La création du Comité national de santé publique répond à un souci de simplification administrative. En effet, deux instances distinctes sont aujourd'hui chargées de la coordination de l'action des différents départements ministériels en matière de sécurité sanitaire et de prévention : le Comité national de sécurité sanitaire, créé par la loi du 1 er juillet 1998 relative au renforcement de la veille sanitaire et au contrôle de la sécurité sanitaire des produits destinés à l'homme (article L. 1413-1), et le Comité technique national de prévention, institué par la loi du 4 mars 2002 relative aux droits des malades et à la qualité du système de soins (article L. 1417-3).

Les missions du futur Comité national de santé publique comportent :

- la coordination interministérielle des politiques de sécurité sanitaire et de prévention ;

- l'analyse des événements ayant des conséquences sanitaires ;

- l'examen des conditions de financement des programmes et actions de santé.

II - Les modifications adoptées par l'Assemblée nationale

A cet article, l'Assemblée nationale a adopté sept amendements.

Quatre d'entre eux visent à préciser la définition des objectifs de la politique de santé énumérés par la nouvelle rédaction de l'article L. 1411-1 du code de la santé publique. Ils prévoient la prise en compte spécifique des personnes les plus fragiles et indiquent les objectifs poursuivis en matière de réduction des inégalités de santé.

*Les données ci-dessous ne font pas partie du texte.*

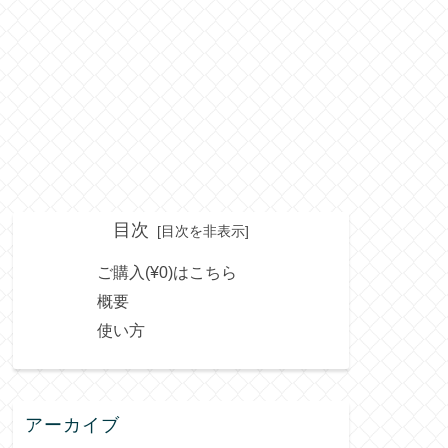
目次
ご購入(¥0)はこちら
概要
使い方
アーカイブ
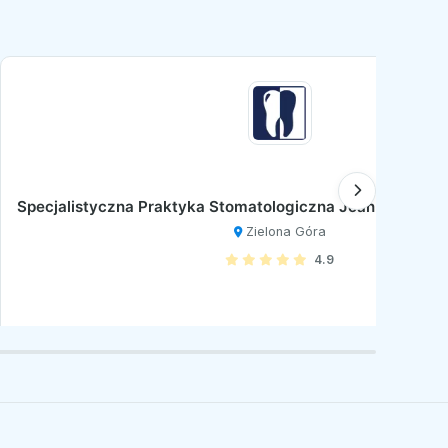
Specjalistyczna Praktyka Stomatologiczna Joanna i Lesz
Zielona Góra
4.9
Zobacz profil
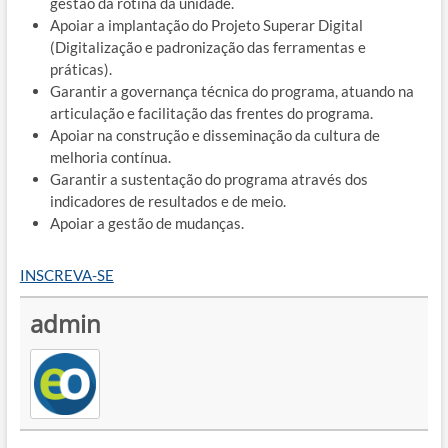
gestão da rotina da unidade.
Apoiar a implantação do Projeto Superar Digital
(Digitalização e padronização das ferramentas e
práticas).
Garantir a governança técnica do programa, atuando na
articulação e facilitação das frentes do programa.
Apoiar na construção e disseminação da cultura de
melhoria contínua.
Garantir a sustentação do programa através dos
indicadores de resultados e de meio.
Apoiar a gestão de mudanças.
INSCREVA-SE
admin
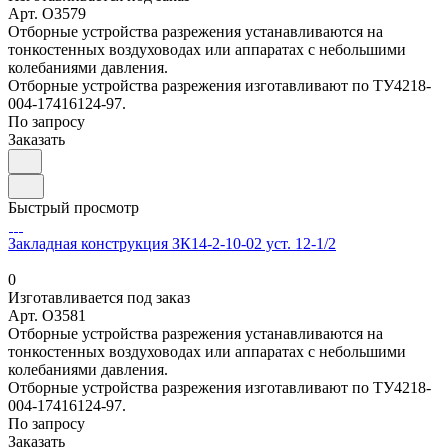
Арт.
O3579
Отборные устройства разрежения устанавливаются на
тонкостенных воздуховодах или аппаратах с небольшими
колебаниями давления.
Отборные устройства разрежения изготавливают по ТУ4218-
004-17416124-97.
По запросу
Заказать
Быстрый просмотр
Закладная конструкция ЗК14-2-10-02 уст. 12-1/2
0
Изготавливается под заказ
Арт.
O3581
Отборные устройства разрежения устанавливаются на
тонкостенных воздуховодах или аппаратах с небольшими
колебаниями давления.
Отборные устройства разрежения изготавливают по ТУ4218-
004-17416124-97.
По запросу
Заказать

Un cinquième amendement indique que le rapport établi par le Haut conseil de santé publique dresse notamment un état des inégalités socioprofessionnelles et des disparités géographiques face aux problèmes de santé.

Le sixième amendement modifie substantiellement le dispositif initial par lequel le Gouvernement souhaitait simplifier une architecture institutionnelle trop complexe et donner plus de souplesse à la concertation précédant la définition des orientations et objectifs de la politique de santé. Il avait donc proposé la suppression de la Conférence nationale de santé. Or, à l'occasion de ses travaux préparatoires, la commission des Affaires culturelles familiales et sociales de l'Assemblée nationale a constaté que les professionnels de la santé et les associations d'usagers restaient très attachés à cette instance qui leur permettait de s'exprimer sur les politiques de santé. En conséquence, avec l'avis favorable du Gouvernement, la Conférence nationale de santé a été rétablie.

Le dernier amendement dispose que le président du Haut conseil de la santé publique est élu par ses pairs et non pas désigné par le ministre de la santé.

III - La position de votre commission

Le dispositif proposé fixe clairement la responsabilité de l'État dans la détermination de la politique de santé et définit les rôles.

Votre commission approuve le maintien de la Conférence nationale, qui demeure un organe de concertation des différents acteurs du système, professionnels de la santé, représentants des malades et des usagers, organismes de recherche et qui conservera la capacité de formuler des avis des propositions. Elle vous propose d'ailleurs d'élargir, par amendement , la composition de cette conférence aux organismes d'assurance maladie complémentaire.

S'agissant du Haut conseil de la santé publique, elle ne doute pas de sa capacité d'expertise pour la détermination des objectifs de santé publique, mais elle reste toutefois circonspecte sur les effets à attendre de la fusion envisagée qui jumelle un Haut conseil de la santé chargé d'une réflexion globale et stratégique sur les problématiques de santé, et un Conseil supérieur d'hygiène publique de France qui assurait une fonction d'alerte et observait une approche beaucoup plus pragmatique des dossiers.

C'est pourquoi elle vous propose deux amendements :

- le premier prévoit que la Conférence nationale de santé rédige annuellement un rapport sur le respect des droits des usagers du système de santé ;

- le second vise à concentrer les compétences du Haut conseil de la santé publique sur ses fonctions stratégiques de définition des objectifs pluriannuels de santé publique et d'évaluation.

Votre commission vous propose d'adopter cet article ainsi modifié.